The initial phase of hyperthyroid symptoms occurs transiently about two to six months postpartum.[3] Typical symptoms include irritability, nervousness, palpitations, and heat intolerance. Hormonal disturbances during this phase tend to occur with lower intensity compared with the hypothyroid phase.[3] As a result, the hyperthyroid phase may pass undetected. The second phase of hypothyroid symptoms is also transient and can occur anytime within the three- to twelve-month period postpartum.[3] Women in this phase experience low energy, poor memory, impaired concentration, carelessness, dry skin, cold intolerance, and general aches and pains. After one year postpartum, euthyroid function resumes. Any case with hypothyroid symptoms extending beyond one year postpartum is not considered postpartum thyroiditis.[3]

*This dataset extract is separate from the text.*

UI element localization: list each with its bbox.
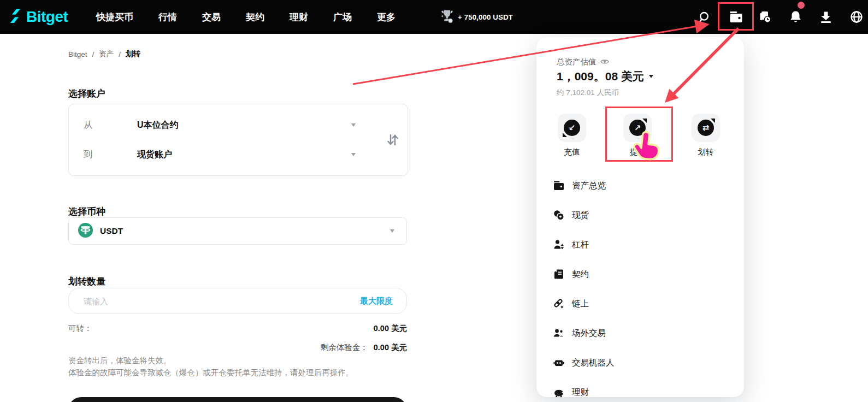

Women who test positive for thyroid antibodies may be at increased risk of developing symptoms associated with postpartum depression than women without thyroid antibodies.[4]
Cause
During pregnancy, immunologic suppression occurs which induces tolerance to the presence of the fetus.[5] Without this suppression, the fetus would be rejected causing miscarriage.[5] As a result, following delivery, the immune system rebounds causing levels of thyroids antibodies to rise in susceptible women.[6]
Specifically, the immunohistological features of susceptible women are indicated by:[5]

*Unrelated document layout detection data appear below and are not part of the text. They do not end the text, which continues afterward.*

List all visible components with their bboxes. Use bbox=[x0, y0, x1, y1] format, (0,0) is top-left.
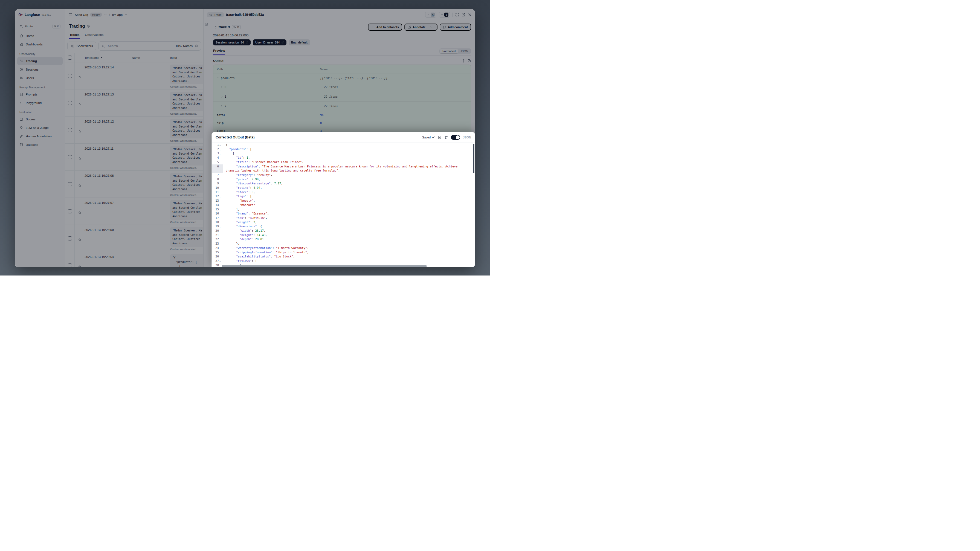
line-gutter: 5 bbox=[212, 160, 223, 164]
line-number: 6 bbox=[217, 164, 219, 169]
code-line: 8"price": 9.99, bbox=[212, 177, 475, 182]
line-gutter: 17 bbox=[212, 216, 223, 220]
line-number: 19 bbox=[215, 225, 219, 229]
token-p: : bbox=[253, 233, 257, 237]
token-p: , bbox=[307, 246, 309, 250]
code-line: 7"category": "beauty", bbox=[212, 173, 475, 177]
token-p: : bbox=[250, 186, 254, 190]
token-p: : bbox=[253, 173, 257, 177]
line-number: 3 bbox=[217, 151, 219, 156]
fold-chevron-icon[interactable]: ⌄ bbox=[220, 194, 222, 199]
trash-icon[interactable] bbox=[444, 135, 448, 139]
fold-chevron-icon[interactable]: ⌄ bbox=[220, 148, 222, 152]
fold-chevron-icon[interactable]: ⌄ bbox=[220, 143, 222, 148]
token-p: , bbox=[266, 233, 267, 237]
code-line: 4"id": 1, bbox=[212, 156, 475, 160]
json-code-editor[interactable]: 1⌄{2⌄"products": [3⌄{4"id": 1,5"title": … bbox=[212, 143, 475, 267]
line-gutter: 2⌄ bbox=[212, 147, 223, 151]
line-number: 23 bbox=[215, 242, 219, 246]
token-n: 9.99 bbox=[252, 178, 259, 181]
code-line-content: "brand": "Essence", bbox=[223, 212, 475, 216]
code-line: 11"stock": 5, bbox=[212, 190, 475, 194]
token-p: , bbox=[338, 169, 340, 172]
token-p: : bbox=[245, 216, 248, 220]
line-gutter: 13 bbox=[212, 199, 223, 203]
code-line-content: "reviews": [ bbox=[223, 259, 475, 263]
token-k: "description" bbox=[236, 165, 259, 168]
token-s: "Low Stock" bbox=[274, 255, 293, 258]
token-p: , bbox=[264, 229, 266, 232]
code-line-content: "dimensions": { bbox=[223, 225, 475, 229]
token-k: "sku" bbox=[236, 216, 245, 220]
code-line: 26"availabilityStatus": "Low Stock", bbox=[212, 255, 475, 259]
fold-chevron-icon[interactable]: ⌄ bbox=[220, 151, 222, 156]
fold-chevron-icon[interactable]: ⌄ bbox=[220, 225, 222, 229]
line-gutter: 23 bbox=[212, 242, 223, 246]
editor-horizontal-scrollbar[interactable] bbox=[222, 265, 427, 267]
token-k: "warrantyInformation" bbox=[236, 246, 272, 250]
token-k: "category" bbox=[236, 173, 253, 177]
token-n: 23.17 bbox=[255, 229, 264, 232]
token-n: 28.01 bbox=[255, 237, 264, 241]
corrected-output-title: Corrected Output (Beta) bbox=[216, 135, 255, 139]
line-gutter: 7 bbox=[212, 173, 223, 177]
line-number: 28 bbox=[215, 263, 219, 267]
code-line-content: "category": "beauty", bbox=[223, 173, 475, 177]
line-gutter: 3⌄ bbox=[212, 151, 223, 156]
code-line: 5"title": "Essence Mascara Lash Prince", bbox=[212, 160, 475, 164]
editor-vertical-scrollbar[interactable] bbox=[473, 143, 474, 173]
code-line: 22"depth": 28.01 bbox=[212, 237, 475, 242]
token-k: "depth" bbox=[240, 237, 252, 241]
token-p: , bbox=[307, 251, 309, 254]
line-gutter: 20 bbox=[212, 229, 223, 233]
code-line: 14"mascara" bbox=[212, 203, 475, 207]
code-line-content: "sku": "RCH45Q1A", bbox=[223, 216, 475, 220]
line-gutter: 1⌄ bbox=[212, 143, 223, 147]
file-plus-icon[interactable] bbox=[438, 135, 442, 139]
line-gutter: 8 bbox=[212, 177, 223, 182]
code-line: 18"weight": 2, bbox=[212, 220, 475, 225]
token-p: : [ bbox=[247, 148, 252, 151]
token-k: "id" bbox=[236, 156, 243, 159]
fold-chevron-icon[interactable]: ⌄ bbox=[220, 259, 222, 263]
code-line-content: }, bbox=[223, 242, 475, 246]
token-p: : bbox=[252, 237, 255, 241]
token-s: "Essence Mascara Lash Prince" bbox=[252, 160, 302, 164]
code-line-content: { bbox=[223, 143, 475, 147]
token-k: "title" bbox=[236, 160, 248, 164]
line-gutter: 21 bbox=[212, 233, 223, 237]
token-k: "reviews" bbox=[236, 259, 252, 262]
line-number: 22 bbox=[215, 237, 219, 242]
line-number: 5 bbox=[217, 160, 219, 164]
token-p: ], bbox=[236, 208, 240, 211]
token-p: , bbox=[259, 178, 260, 181]
line-number: 16 bbox=[215, 212, 219, 216]
line-gutter: 28⌄ bbox=[212, 263, 223, 267]
line-gutter: 18 bbox=[212, 220, 223, 225]
token-k: "discountPercentage" bbox=[236, 182, 270, 185]
line-number: 1 bbox=[217, 143, 219, 147]
fold-chevron-icon[interactable]: ⌄ bbox=[220, 263, 222, 267]
token-s: "beauty" bbox=[257, 173, 271, 177]
code-line: 13"beauty", bbox=[212, 199, 475, 203]
token-p: : bbox=[248, 178, 252, 181]
line-number: 8 bbox=[217, 177, 219, 182]
line-number: 27 bbox=[215, 259, 219, 263]
code-lines: 1⌄{2⌄"products": [3⌄{4"id": 1,5"title": … bbox=[212, 143, 475, 267]
json-toggle[interactable] bbox=[451, 135, 460, 140]
token-p: , bbox=[253, 199, 255, 202]
token-p: , bbox=[281, 182, 283, 185]
token-p: , bbox=[302, 160, 304, 164]
token-k: "products" bbox=[229, 148, 247, 151]
line-number: 13 bbox=[215, 199, 219, 203]
code-line-content: "tags": [ bbox=[223, 194, 475, 199]
token-p: , bbox=[267, 212, 269, 215]
line-gutter: 26 bbox=[212, 255, 223, 259]
line-number: 14 bbox=[215, 203, 219, 207]
line-number: 12 bbox=[215, 194, 219, 199]
line-gutter: 27⌄ bbox=[212, 259, 223, 263]
code-line-content: "height": 14.43, bbox=[223, 233, 475, 237]
token-p: : { bbox=[257, 225, 262, 228]
code-line-content: { bbox=[223, 151, 475, 156]
code-line-content: "products": [ bbox=[223, 147, 475, 151]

- antibodies to thyroglobulin (TgAb)
- antibodies to thyroid peroxidase (TPOAb)
- increase in TPOAb subclasses IgG1-IgG3
- lymphocyte infiltration and follicle formation within thyroid gland (Hashimoto's thyroiditis)
- T-cell changes (increased CD4:CD8 ratio)

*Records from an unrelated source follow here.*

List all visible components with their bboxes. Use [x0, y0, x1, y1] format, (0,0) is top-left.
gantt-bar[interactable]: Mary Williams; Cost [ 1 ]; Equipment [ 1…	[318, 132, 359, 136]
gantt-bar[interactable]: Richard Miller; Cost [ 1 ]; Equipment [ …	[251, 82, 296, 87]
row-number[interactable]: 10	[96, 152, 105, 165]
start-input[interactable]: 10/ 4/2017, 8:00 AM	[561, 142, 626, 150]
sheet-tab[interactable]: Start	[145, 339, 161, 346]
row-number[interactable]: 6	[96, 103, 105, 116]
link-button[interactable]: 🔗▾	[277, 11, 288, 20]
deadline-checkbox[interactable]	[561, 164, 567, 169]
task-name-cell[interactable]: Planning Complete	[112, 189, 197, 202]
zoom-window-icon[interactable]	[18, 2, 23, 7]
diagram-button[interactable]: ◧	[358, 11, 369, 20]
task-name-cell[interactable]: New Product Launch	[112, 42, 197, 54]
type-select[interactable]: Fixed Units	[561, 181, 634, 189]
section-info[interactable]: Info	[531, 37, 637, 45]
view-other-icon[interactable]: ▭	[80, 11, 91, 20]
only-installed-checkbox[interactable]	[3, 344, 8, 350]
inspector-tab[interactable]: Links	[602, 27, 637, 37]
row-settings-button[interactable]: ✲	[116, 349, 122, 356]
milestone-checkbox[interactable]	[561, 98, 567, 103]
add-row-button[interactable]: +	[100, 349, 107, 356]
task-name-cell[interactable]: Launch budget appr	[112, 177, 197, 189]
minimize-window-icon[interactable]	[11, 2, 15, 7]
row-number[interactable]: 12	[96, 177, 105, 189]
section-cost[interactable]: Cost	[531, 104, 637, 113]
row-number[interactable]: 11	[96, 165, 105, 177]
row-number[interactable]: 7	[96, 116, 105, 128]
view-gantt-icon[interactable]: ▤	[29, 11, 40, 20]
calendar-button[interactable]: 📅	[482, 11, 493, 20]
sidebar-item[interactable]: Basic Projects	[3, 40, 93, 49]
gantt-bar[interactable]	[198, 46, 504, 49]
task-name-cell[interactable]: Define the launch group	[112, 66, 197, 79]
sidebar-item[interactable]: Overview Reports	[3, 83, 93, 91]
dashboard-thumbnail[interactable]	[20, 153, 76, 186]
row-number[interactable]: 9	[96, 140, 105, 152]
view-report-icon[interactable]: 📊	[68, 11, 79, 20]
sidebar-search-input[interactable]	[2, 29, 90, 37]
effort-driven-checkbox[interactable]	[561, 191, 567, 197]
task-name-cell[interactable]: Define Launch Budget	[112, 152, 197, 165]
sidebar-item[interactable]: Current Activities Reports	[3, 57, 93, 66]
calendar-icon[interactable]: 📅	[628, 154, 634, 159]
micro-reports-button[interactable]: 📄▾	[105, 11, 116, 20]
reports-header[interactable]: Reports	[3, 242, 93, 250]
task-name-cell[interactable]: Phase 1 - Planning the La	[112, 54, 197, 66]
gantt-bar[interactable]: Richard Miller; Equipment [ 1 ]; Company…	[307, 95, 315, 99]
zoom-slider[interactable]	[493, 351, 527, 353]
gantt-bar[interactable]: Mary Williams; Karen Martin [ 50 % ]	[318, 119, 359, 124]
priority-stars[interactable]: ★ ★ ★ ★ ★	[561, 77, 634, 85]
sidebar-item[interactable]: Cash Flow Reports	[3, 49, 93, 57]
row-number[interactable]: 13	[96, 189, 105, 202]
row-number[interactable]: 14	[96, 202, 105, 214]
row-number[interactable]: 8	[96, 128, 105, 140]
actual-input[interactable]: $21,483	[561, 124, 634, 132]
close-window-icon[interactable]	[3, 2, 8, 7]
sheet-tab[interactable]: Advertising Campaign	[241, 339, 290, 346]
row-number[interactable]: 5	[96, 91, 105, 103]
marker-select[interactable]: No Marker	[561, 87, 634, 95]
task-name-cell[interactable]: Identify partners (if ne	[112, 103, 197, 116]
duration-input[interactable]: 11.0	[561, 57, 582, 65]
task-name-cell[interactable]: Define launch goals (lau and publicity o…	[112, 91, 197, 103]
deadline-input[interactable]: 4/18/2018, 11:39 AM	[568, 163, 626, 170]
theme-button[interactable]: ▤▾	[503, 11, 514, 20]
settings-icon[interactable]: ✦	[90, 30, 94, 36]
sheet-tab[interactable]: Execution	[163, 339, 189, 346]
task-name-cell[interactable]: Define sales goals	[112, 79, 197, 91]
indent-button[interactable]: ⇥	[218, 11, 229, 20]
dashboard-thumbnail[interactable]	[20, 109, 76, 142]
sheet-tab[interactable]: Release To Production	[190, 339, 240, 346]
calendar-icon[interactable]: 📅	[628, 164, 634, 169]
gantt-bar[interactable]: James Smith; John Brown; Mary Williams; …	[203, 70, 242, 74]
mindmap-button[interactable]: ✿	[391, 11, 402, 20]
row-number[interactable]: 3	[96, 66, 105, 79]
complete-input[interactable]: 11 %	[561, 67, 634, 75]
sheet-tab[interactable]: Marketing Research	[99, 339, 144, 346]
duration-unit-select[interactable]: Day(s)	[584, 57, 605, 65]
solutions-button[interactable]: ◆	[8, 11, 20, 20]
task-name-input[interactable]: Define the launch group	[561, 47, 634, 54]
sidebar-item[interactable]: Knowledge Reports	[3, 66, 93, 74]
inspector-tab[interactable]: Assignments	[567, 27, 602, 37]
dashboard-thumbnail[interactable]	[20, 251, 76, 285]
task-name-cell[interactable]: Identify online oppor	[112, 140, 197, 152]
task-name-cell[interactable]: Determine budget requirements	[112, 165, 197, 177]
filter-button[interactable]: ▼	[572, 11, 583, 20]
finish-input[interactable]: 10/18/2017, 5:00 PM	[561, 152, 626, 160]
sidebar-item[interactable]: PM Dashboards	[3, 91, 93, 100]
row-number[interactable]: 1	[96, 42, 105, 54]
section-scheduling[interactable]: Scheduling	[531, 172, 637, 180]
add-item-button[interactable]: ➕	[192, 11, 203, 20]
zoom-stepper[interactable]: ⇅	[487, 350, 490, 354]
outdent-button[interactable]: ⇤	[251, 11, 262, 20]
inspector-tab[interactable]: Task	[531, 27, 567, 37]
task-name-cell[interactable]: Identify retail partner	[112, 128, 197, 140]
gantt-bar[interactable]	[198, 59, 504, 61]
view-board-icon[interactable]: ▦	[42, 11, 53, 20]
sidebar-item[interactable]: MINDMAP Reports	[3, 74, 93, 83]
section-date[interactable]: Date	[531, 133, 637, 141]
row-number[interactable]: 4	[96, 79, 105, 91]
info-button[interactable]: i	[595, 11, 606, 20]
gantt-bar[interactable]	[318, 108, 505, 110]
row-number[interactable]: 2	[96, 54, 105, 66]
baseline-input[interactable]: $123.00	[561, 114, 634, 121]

- TSH-receptor antibodies (TSH-R Abs)
Diagnosis
This condition is commonly undiagnosed by physicians due to either unfamiliarity with the disease, the subtlety of symptoms, or the attribution of the symptoms to the stresses of having a newborn.[6] Usual screening begins with assessing the thyroid stimulating hormone (TSH) level. A suppressed TSH could represent the hyperthyroid phase, but warrants further testing to investigate for possible Graves' disease.[6] A normal TSH with persistent symptoms could represent the shift between phases and requires repeat testing 4–6 weeks later; an elevated TSH at this time could indicate the hypothyroid phase.[6]